A Reflection for Saturday of the Fifth Week in Ordinary Time

To the woman he said:

"I will intensify the pangs of your childbearing;
in pain shall you bring forth children.
Yet your urge shall be for your husband,
and he shall be your master." (Gen 3:16)

I was inspired by my colleague Molly Cahill’s reflection on Thursday, which you should read right now if you haven’t already. She wrote about unpacking the Genesis story as a both Catholic and a feminist.

Molly asks, “What are we supposed to take away from Scripture passages about women?” and looking at today’s first reading I’m confronted with the same question.
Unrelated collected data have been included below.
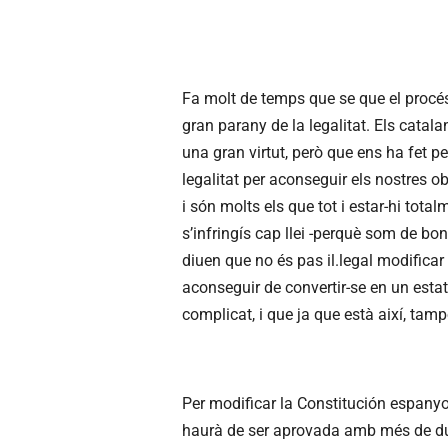
Fa molt de temps que se que el procé
gran parany de la legalitat. Els catal
una gran virtut, però que ens ha fet p
legalitat per aconseguir els nostres o
i són molts els que tot i estar-hi tota
s’infringís cap llei -perquè som de bo
diuen que no és pas il.legal modificar 
aconseguir de convertir-se en un estat
complicat, i que ja que està així, tamp
Per modificar la Constitución espanyol
haurà de ser aprovada amb més de due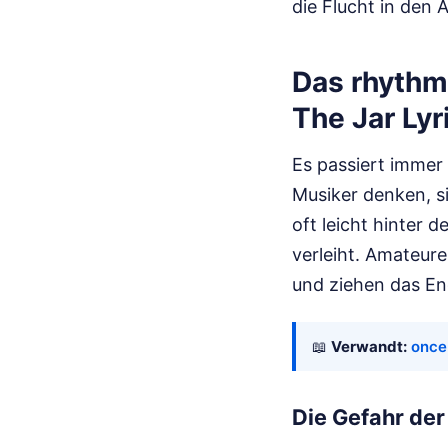
die Flucht in den 
Das rhythm
The Jar Lyr
Es passiert immer 
Musiker denken, si
oft leicht hinter
verleiht. Amateure
und ziehen das En
📖
Verwandt:
once
Die Gefahr de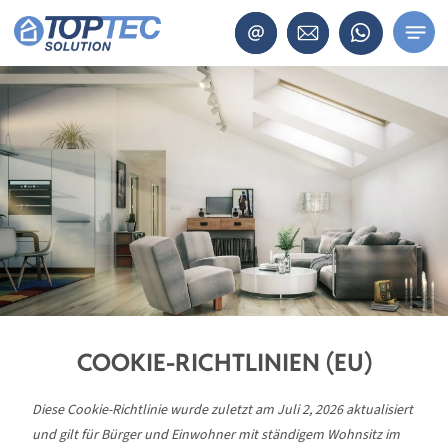
COOKIE-RICHTLINIEN (EU)
Diese Cookie-Richtlinie wurde zuletzt am Juli 2, 2026 aktualisiert
und gilt für Bürger und Einwohner mit ständigem Wohnsitz im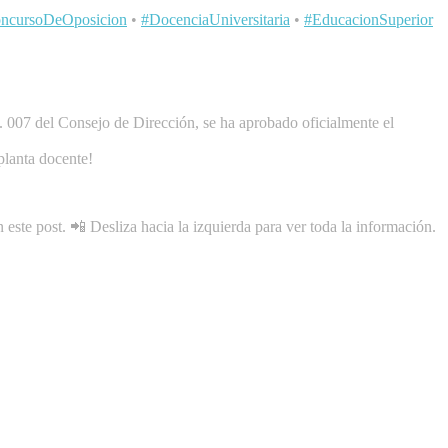
ncursoDeOposicion
•
#DocenciaUniversitaria
•
#EducacionSuperior
. 007 del Consejo de Dirección, se ha aprobado oficialmente el
planta docente!
 este post. 📲 Desliza hacia la izquierda para ver toda la información.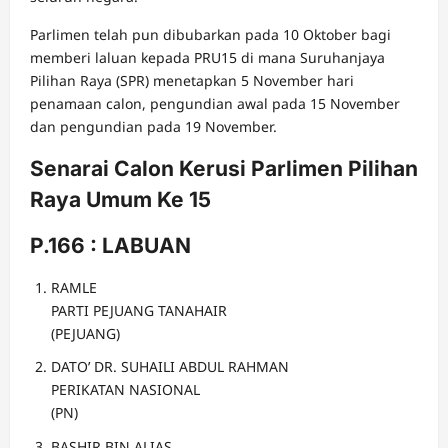
Parlimen telah pun dibubarkan pada 10 Oktober bagi
memberi laluan kepada PRU15 di mana Suruhanjaya
Pilihan Raya (SPR) menetapkan 5 November hari
penamaan calon, pengundian awal pada 15 November
dan pengundian pada 19 November.
Senarai Calon Kerusi Parlimen Pilihan
Raya Umum Ke 15
P.166 : LABUAN
RAMLE
PARTI PEJUANG TANAHAIR
(PEJUANG)
DATO’ DR. SUHAILI ABDUL RAHMAN
PERIKATAN NASIONAL
(PN)
BASHIR BIN ALIAS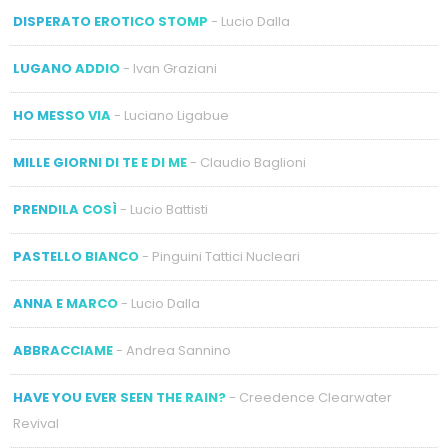
DISPERATO EROTICO STOMP
- Lucio Dalla
LUGANO ADDIO
- Ivan Graziani
HO MESSO VIA
- Luciano Ligabue
MILLE GIORNI DI TE E DI ME
- Claudio Baglioni
PRENDILA COSÌ
- Lucio Battisti
PASTELLO BIANCO
- Pinguini Tattici Nucleari
ANNA E MARCO
- Lucio Dalla
ABBRACCIAME
- Andrea Sannino
HAVE YOU EVER SEEN THE RAIN?
- Creedence Clearwater
Revival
In it, woman bears the guilt for humanity’s fall from grace while God tells her: “Your urge shall be for your husband, and he shall be your master.” Though it’s not the only place in the Bible that suggests female subservience, it’s especially troubling as the creation story of the whole human race.

Genesis stories play a huge role in defining our group identities, and that can be devastating when the passage of time invariably brings problems to the surface. Last week, I wrote about Jean Vanier, who founded L’Arche International, and a new report that unearthed his sexually abusive motivations for starting the community. For decades, Vanier and his founding were integral to the identity of L’Arche. How can that identity remain intact while confronting past wrongs?

Only through transparency and accountability can people show that they are in fact learning and growing, that they are not defined by the dated tenets of the past.

Transparency and accountability are the only ways to move forward. L’Arche is not shying away from the crimes of its founder, instead taking responsibility to redress them. Only through transparency and accountability can people show that they are in fact learning and growing, that they are not defined by the dated tenets of the past.

As Sarah Nicholson and Zanne Domoney-Lyttle of Open Theology wrote, passages from Genesis have a “blood-soaked and troubling” history as tools for oppressing women, and, more recently, transgender and nonbinary people as well. Hebrew and early Christian ideas of gender grew out of an imperfect and misguided understanding of the world; it is up to us, today, to move past them. If we try instead to ignore or justify passages like Genesis 3:16, we cannot hope to find any meaningful truth in them.

As Molly wrote, we don’t have to discard the Bible solely because of its prejudice against women—as long as we can recognize and relinquish that prejudice. Reconsideration of old rules has a long history in Christianity, starting with St. Paul himself and the debate over retaining Jewish practices for Gentile converts.

Ultimately, the point is this: Just because the creation story is influenced by ancient misogyny doesn’t mean that we have to be. Australian theologian William Loader wrote that “It is better to take scripture seriously, as we should on what it says about women and circumcision, and recognise that its truth also inspires us to deal with new situations and new knowledge in ways consistent with its core value of social justice.” In other words, remember what it’s really about: love.